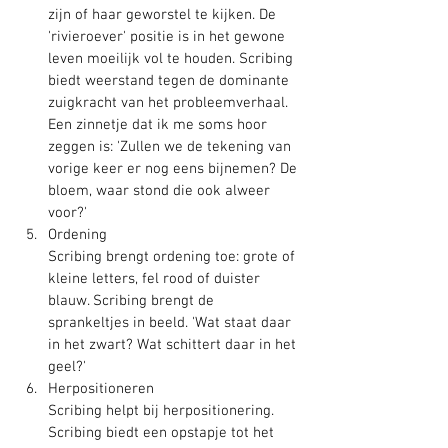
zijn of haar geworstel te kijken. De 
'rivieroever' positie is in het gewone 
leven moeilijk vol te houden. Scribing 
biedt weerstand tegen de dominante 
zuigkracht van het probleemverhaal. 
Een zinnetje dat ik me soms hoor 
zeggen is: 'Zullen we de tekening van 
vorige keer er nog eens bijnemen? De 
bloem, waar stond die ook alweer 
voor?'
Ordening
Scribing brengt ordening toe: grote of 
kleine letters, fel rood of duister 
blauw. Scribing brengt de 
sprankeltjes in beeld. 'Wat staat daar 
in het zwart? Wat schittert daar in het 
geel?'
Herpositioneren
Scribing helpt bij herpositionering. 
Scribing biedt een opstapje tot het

++++++++

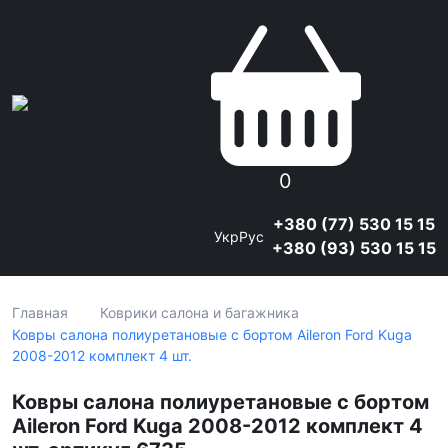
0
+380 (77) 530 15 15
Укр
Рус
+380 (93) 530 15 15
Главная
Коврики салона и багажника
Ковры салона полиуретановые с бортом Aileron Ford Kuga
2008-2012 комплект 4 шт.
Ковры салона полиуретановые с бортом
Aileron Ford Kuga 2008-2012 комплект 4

++++++++

- _AIM OF THE EXERCISE_
Each line of the listing above that includes the word "Scribing" should be copied.

- _ANSWER BOX_
leven moeilijk vol te houden. Scribing 
Scribing brengt ordening toe: grote of 
blauw. Scribing brengt de 
Scribing helpt bij herpositionering. 
Scribing biedt een opstapje tot het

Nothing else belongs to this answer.